Modern applications like 5G connectivity, crypto/blockchain, Internet of Things (IoT), social/video media, and artificial intelligence/machine learning (AI/ML) are redefining business processes and user experiences for companies of all sizes. There’s another thing these applications do, however: they create tremendous strain on existing networks that may have been designed and deployed for the requirement of last generation’s apps.
It is undeniable that the networks of today must be able to process increasingly complex requests and update information in real time. This shines a glaring spotlight on the need for not only higher performance networks but also intelligent operations that can manage both the infrastructure and the apps, workload, data, and workflows that it supports.
This column examines one specific application (AI/ML) and makes the case on why companies today should consider investing in modernizing their networks to harness the value of this app and maximize its full potential.
Why AI/ML and why now?
Artificial intelligence as a technology concept goes as far back as the 1950s, originating as a summer research project at the University of Dartmouth where the term was coined. But today we are rapidly approaching mainstream adoption of artificial intelligence and machine learning, the most well-known form of AI. For example, ChatGPT may be fun and games now, but the potential for revolutionizing many business functions is immense.
In general, there are several business-focused benefits that companies are evaluating for their AI/ML investments. One, for higher levels of intelligence and insights that can help them make better and faster decisions. Two, enriching their customer experience by delivering more engaged, personalized products and interactions.
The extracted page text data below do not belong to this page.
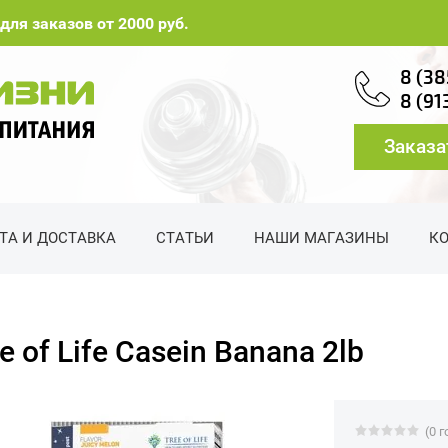
для заказов от 2000 руб.
8 (38
8 (91
Заказа
ТА И ДОСТАВКА
СТАТЬИ
НАШИ МАГАЗИНЫ
К
e of Life Casein Banana 2lb
(0 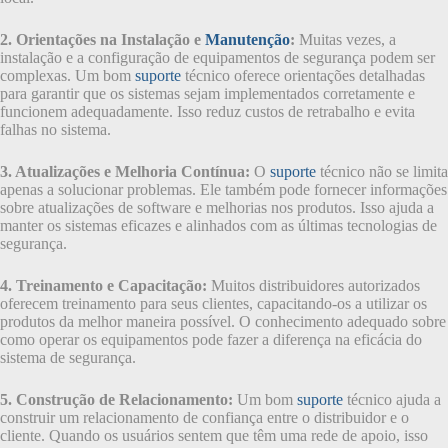
2. Orientações na Instalação e
Manutenção
:
Muitas vezes, a
instalação e a configuração de equipamentos de segurança podem ser
complexas. Um bom
suporte
técnico oferece orientações detalhadas
para garantir que os sistemas sejam implementados corretamente e
funcionem adequadamente. Isso reduz custos de retrabalho e evita
falhas no sistema.
3. Atualizações e Melhoria Contínua:
O
suporte
técnico não se limita
apenas a solucionar problemas. Ele também pode fornecer informações
sobre atualizações de software e melhorias nos produtos. Isso ajuda a
manter os sistemas eficazes e alinhados com as últimas tecnologias de
segurança.
4. Treinamento e Capacitação:
Muitos distribuidores autorizados
oferecem treinamento para seus clientes, capacitando-os a utilizar os
produtos da melhor maneira possível. O conhecimento adequado sobre
como operar os equipamentos pode fazer a diferença na eficácia do
sistema de segurança.
5. Construção de Relacionamento:
Um bom
suporte
técnico ajuda a
construir um relacionamento de confiança entre o distribuidor e o
cliente. Quando os usuários sentem que têm uma rede de apoio, isso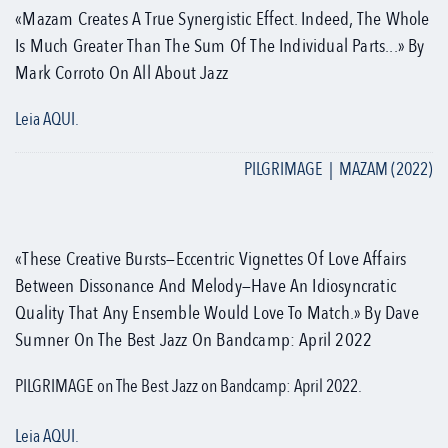
«Mazam Creates A True Synergistic Effect. Indeed, The Whole
Is Much Greater Than The Sum Of The Individual Parts...» By
Mark Corroto On All About Jazz
Leia AQUI.
PILGRIMAGE | MAZAM (2022)
«These Creative Bursts—Eccentric Vignettes Of Love Affairs
Between Dissonance And Melody—Have An Idiosyncratic
Quality That Any Ensemble Would Love To Match.» By Dave
Sumner On The Best Jazz On Bandcamp: April 2022
PILGRIMAGE on The Best Jazz on Bandcamp: April 2022.
Leia AQUI.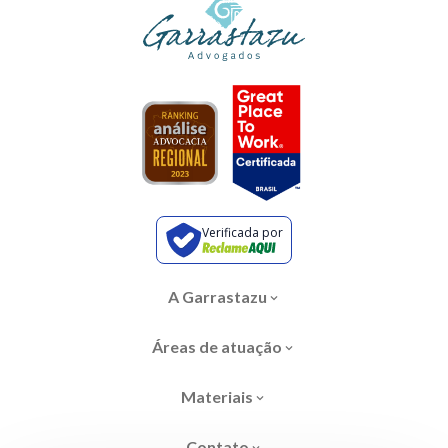
Verificada por
A Garrastazu
Áreas de atuação
Materiais
Contato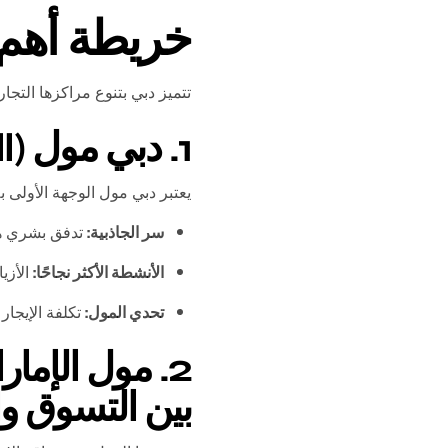
خريطة أهم م
تتميز دبي بتنوع مراكزها التجا
1. دبي مول (Dubai Mall) | العاصمة العالمية للتسوق
يعتبر دبي مول الوجهة الأولى بل
سر الجاذبية:
تدفق بشري هائ
الأنشطة الأكثر نجاحًا:
الأزي
تحدي المول:
تكلفة الإيجار
بين التسوق وا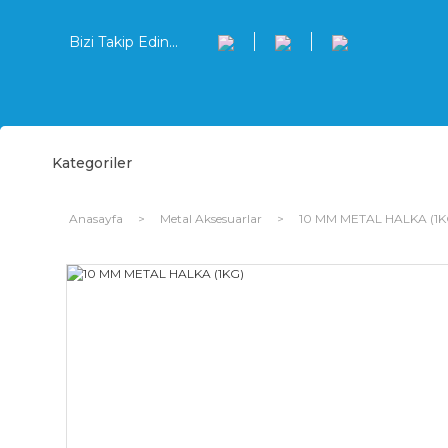
Bizi Takip Edin...
Kategoriler
Anasayfa
Metal Aksesuarlar
10 MM METAL HALKA (1K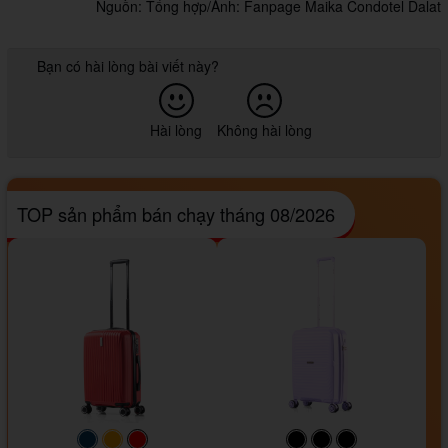
Nguồn: Tổng hợp/Ảnh: Fanpage Maika Condotel Dalat
Bạn có hài lòng bài viết này?
Hài lòng
Không hài lòng
TOP sản phẩm bán chạy tháng 08/2026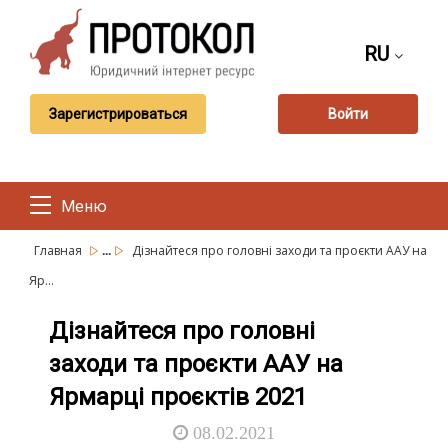
RU
Зарегистрироваться
Войти
Меню
...
Главная
Дізнайтеся про головні заходи та проєкти ААУ на
Яр...
Дізнайтеся про головні
заходи та проєкти ААУ на
Ярмарці проєктів 2021
08.02.2021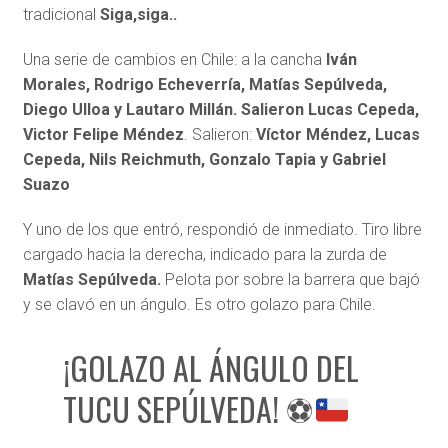
tradicional
Siga,siga..
Una serie de cambios en Chile: a la cancha
Iván
Morales, Rodrigo Echeverría, Matías Sepúlveda,
Diego Ulloa y Lautaro Millán. Salieron Lucas Cepeda,
Victor Felipe Méndez
. Salieron:
Víctor Méndez, Lucas
Cepeda, Nils Reichmuth, Gonzalo Tapia y Gabriel
Suazo
Y uno de los que entró, respondió de inmediato. Tiro libre
cargado hacia la derecha, indicado para la zurda de
Matías Sepúlveda.
Pelota por sobre la barrera que bajó
y se clavó en un ángulo. Es otro golazo para Chile.
¡GOLAZO AL ÁNGULO DEL
TUCU SEPÚLVEDA!
⚽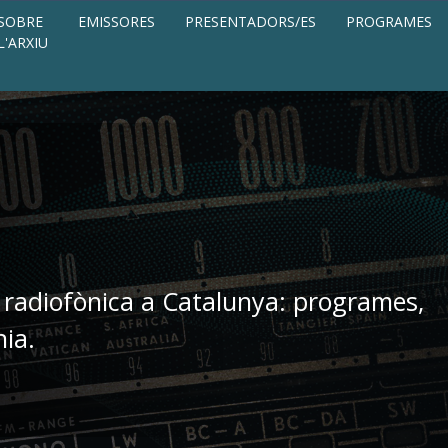
SOBRE
EMISSORES
PRESENTADORS/ES
PROGRAMES
L'ARXIU
 radiofònica a Catalunya: programes,
nia.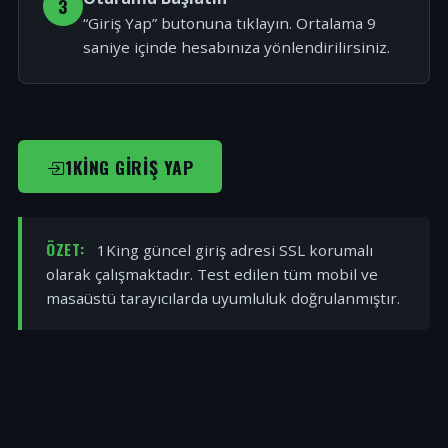
3
“Giriş Yap” butonuna tıklayın. Ortalama 9
saniye içinde hesabınıza yönlendirilirsiniz.
1KING GIRIŞ YAP
ÖZET:
1King güncel giriş adresi SSL korumalı
olarak çalışmaktadır. Test edilen tüm mobil ve
masaüstü tarayıcılarda uyumluluk doğrulanmıştır.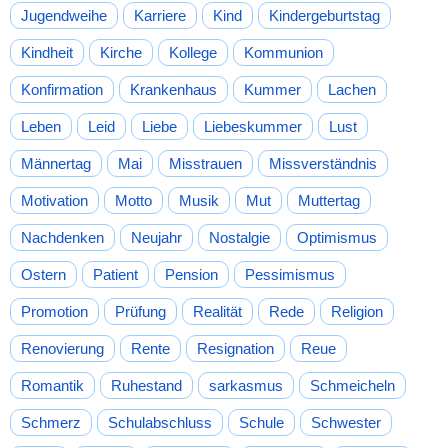
Jugendweihe
Karriere
Kind
Kindergeburtstag
Kindheit
Kirche
Kollege
Kommunion
Konfirmation
Krankenhaus
Kummer
Lachen
Leben
Leid
Liebe
Liebeskummer
Lust
Männertag
Mai
Misstrauen
Missverständnis
Motivation
Motto
Musik
Mut
Muttertag
Nachdenken
Neujahr
Nostalgie
Optimismus
Ostern
Patient
Pension
Pessimismus
Promotion
Prüfung
Realität
Rede
Religion
Renovierung
Rente
Resignation
Reue
Romantik
Ruhestand
sarkasmus
Schmeicheln
Schmerz
Schulabschluss
Schule
Schwester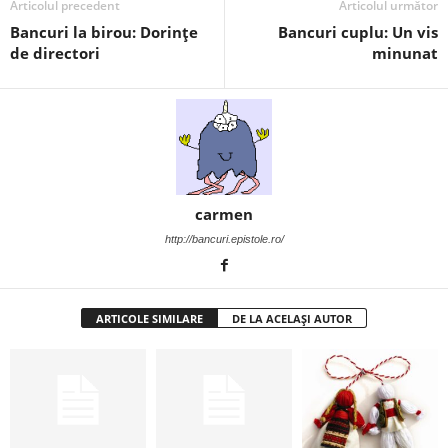
Articolul precedent
Articolul următor
i
Bancuri la birou: Dorințe
Bancuri cuplu: Un vis
de directori
minunat
l
e
i
–
carmen
C
http://bancuri.epistole.ro/
e
ARTICOLE SIMILARE
DE LA ACELAȘI AUTOR
l
e
m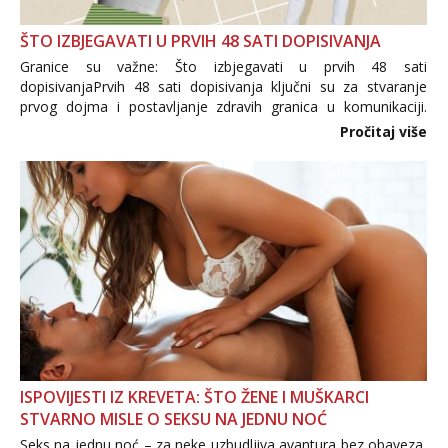
ŠTO IZBJEGAVATI U PRVIH 48 SATI DOPISIVANJA
Granice su važne: Što izbjegavati u prvih 48 sati
dopisivanjaPrvih 48 sati dopisivanja ključni su za stvaranje
prvog dojma i postavljanje zdravih granica u komunikaciji.
Važno je izbjeći prebrzo otkrivanje osobnih ili intimnih
Pročitaj više
informacija, jer nepoznata osoba još nije zaslužila to
povjerenje. Takođe...
ISPOVIJESTI IZ KREVETA: ŠTO ŽENE I MUŠKARCI
STVARNO MISLE O SEKSU NA JEDNU NOĆ
Seks na jednu noć – za neke uzbudljiva avantura bez obaveza,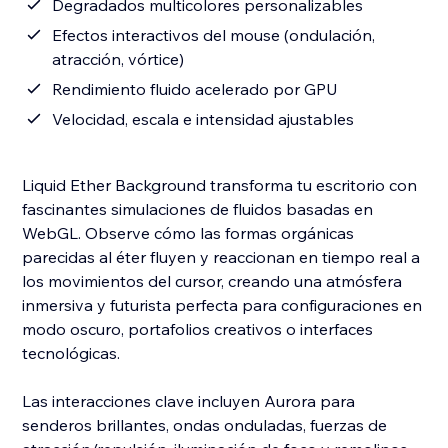
Degradados multicolores personalizables
Efectos interactivos del mouse (ondulación,
atracción, vórtice)
Rendimiento fluido acelerado por GPU
Velocidad, escala e intensidad ajustables
Liquid Ether Background transforma tu escritorio con
fascinantes simulaciones de fluidos basadas en
WebGL. Observe cómo las formas orgánicas
parecidas al éter fluyen y reaccionan en tiempo real a
los movimientos del cursor, creando una atmósfera
inmersiva y futurista perfecta para configuraciones en
modo oscuro, portafolios creativos o interfaces
tecnológicas.
Las interacciones clave incluyen Aurora para
senderos brillantes, ondas onduladas, fuerzas de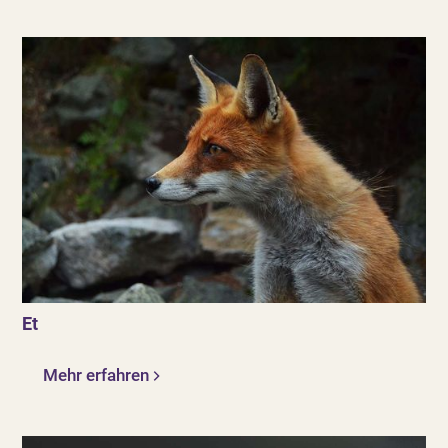
Et
Mehr erfahren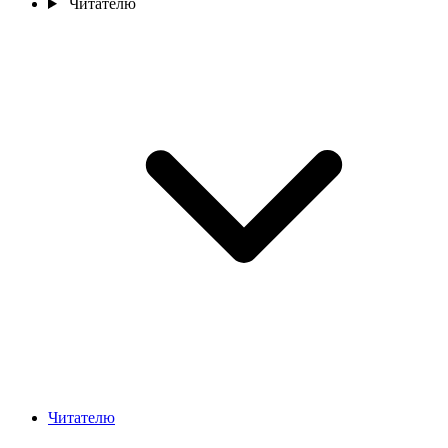
Читателю
Читателю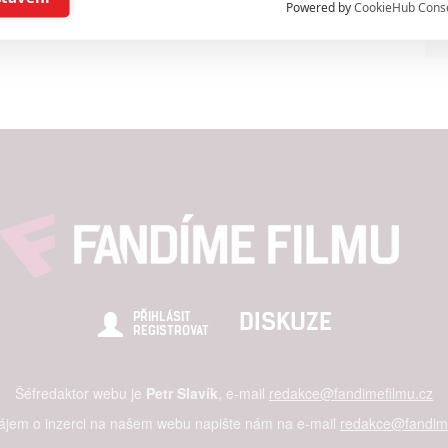
Powered by
CookieHub Cons
a založená na omezených údajích a měření reklamy
alizovaný obsah, měření obsahu, průzkum publika a vývoj
hlasu s účely a funkcemi zde uvedenými dáváte nám i našim pa
štění bezpečnosti, předcházení a zjišťování podvodů a odstraňov
a zobrazování reklamy a obsahu
DISKUZE
PŘIHLÁSIT
REGISTROVAT
Šéfredaktor webu je
Petr Slavík
, e-mail
redakce@fandimefilmu.cz
zájem o inzerci na našem webu napište nám na e-mail
redakce@fandime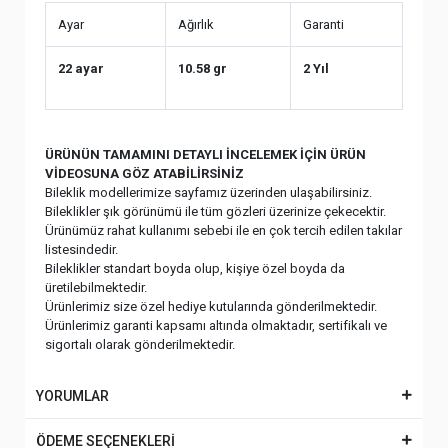
Ayar
Ağırlık
Garanti
22 ayar
10.58 gr
2 Yıl
ÜRÜNÜN TAMAMINI DETAYLI İNCELEMEK İÇİN ÜRÜN
VİDEOSUNA GÖZ ATABİLİRSİNİZ
Bileklik modellerimize sayfamız üzerinden ulaşabilirsiniz.
Bileklikler şık görünümü ile tüm gözleri üzerinize çekecektir.
Ürünümüz rahat kullanımı sebebi ile en çok tercih edilen takılar
listesindedir.
Bileklikler standart boyda olup, kişiye özel boyda da
üretilebilmektedir.
Ürünlerimiz size özel hediye kutularında gönderilmektedir.
Ürünlerimiz garanti kapsamı altında olmaktadır, sertifikalı ve
sigortalı olarak gönderilmektedir.
YORUMLAR
ÖDEME SEÇENEKLERİ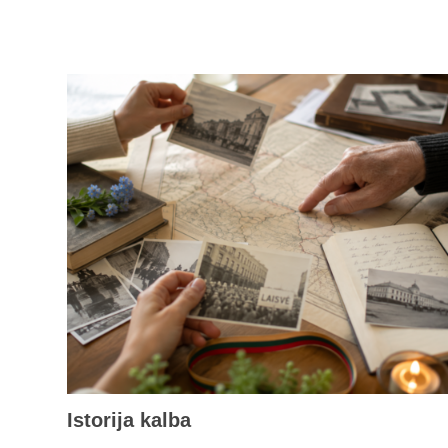
Istorija kalba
Three, update or even transform their business processes to drive efficiency and increase productivity. Finally, to help find, hire, and empower their workforce with higher levels of efficiency and engagement.
As AI/ML adoption accelerates, companies will need to invest in the tools and expertise to remain competitive. However, many companies today do not yet have the ultra-high-performance computing and networking bandwidth to implement them efficiently. It is then imperative that enterprises take steps to ensure optimal performance within their multicloud networking infrastructure and also make sure that their operational models are in top shape when processing intensive workloads in the data center and cloud such as AI/ML.
The case for 400G and 800G networking
Despite this, many enterprises are either just evaluating or have not yet decided to transition to higher performance networking. These companies may be surprised to learn of the breakneck pace of innovation happening within data center and multicloud networking. Today 100G (gigabit) fabric technology is standard fare. It is not a stretch to think that the industry will soon be reaching a tipping point where network architectures require flexible scalability of 400 and 800G capacities to support new applications, data, and workflows including AI/ML.
While the gains in bandwidth and capacity are compelling a reason enough to migrate to these new network standards, it’s important for these companies to consider other key benefits of this investment:
- Enhanced visibility and control: Modern, high-performance networks are designed to enhance the visibility of application flow levels across their networks, i.e., more application-aware, especially in hybrid cloud use cases. Specific use cases can involve the ability for proactive monitoring and automating troubleshooting to improve the quality of experience metrics of their applications such as large-scale AI/ML clusters.
- Accelerate new experiences: Modernizing network infrastructure can pave the way for new classes of applications that will deliver revolutionary capabilities and enhanced experiences for customers, employees, and partners. These include the specific business benefits of AI/ML mentioned above.
- Redefine data center economics: The latest network infrastructure can deliver tremendous economies of scale such as power optimization, cooling efficiencies, and investment protection. These new classes of networking products are also optimized to work hand-in-hand with intelligent operations platforms, many of which are cloud and SaaS-delivered.
- Support sustainability goals: Environmental, social, and corporate governance are top priorities for companies today and this has put added pressure on IT organizations including network operations teams to support sustainable IT and data center initiatives. Modernizing network and data center infrastructure can be a key step as many of the newest products were designed at the architecture level to operate more efficiently.
Recommended steps for moving forward
Modernizing large enterprise networks is not a simple, unilateral decision. There are several considerations that all companies should be aware of as they evaluate their options for products and suppliers.
One, it is important to evaluate the full breadth and depth of supplier’s entire portfolio, including software compatibility, comprehensive testing validation, industry standards backing, and architectural consistency.
Two, consider other factors such as supply chain reliability, built-in security capabilities, application intelligence, and the ability to deliver cloud agility.
Three, consider how well the supplier can design a network to meet your specific requirements. AI/ML may be available to any company, but how you use it to your advantage is likely unique.
There is no doubt that there is an unrelenting expansion of data center traffic that is fueling the demand for high capacity and highly intelligent data center networking solutions. In fact, the explosion in the capacity demands of data-hungry applications like AI/ML is outpacing the current high-speed transport abilities.
However, many companies have not yet taken the proper steps to modernize their multicloud networking infrastructure and operational model to keep up with these new requirements. The time is now. Companies who lack the network infrastructure to handle apps and workloads like AI/ML risk being less competitive and leaving a lot of unrealized business value on the table.